* Given material *

--

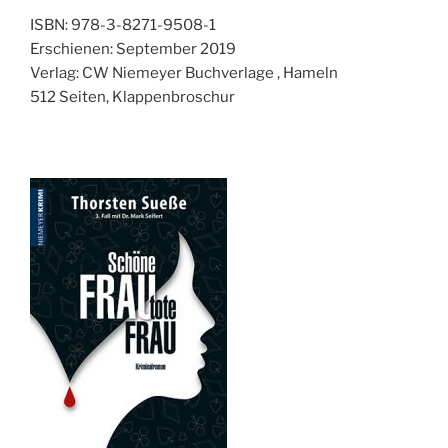
ISBN: 978-3-8271-9508-1
Erschienen: September 2019
Verlag: CW Niemeyer Buchverlage , Hameln
512 Seiten, Klappenbroschur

--

* What is required *
Copy the whole listing exactly, excluding the pictures in it.

* Output for this task *
ISBN: 978-3-8271-9508-1
Erschienen: September 2019
Verlag: CW Niemeyer Buchverlage , Hameln
512 Seiten, Klappenbroschur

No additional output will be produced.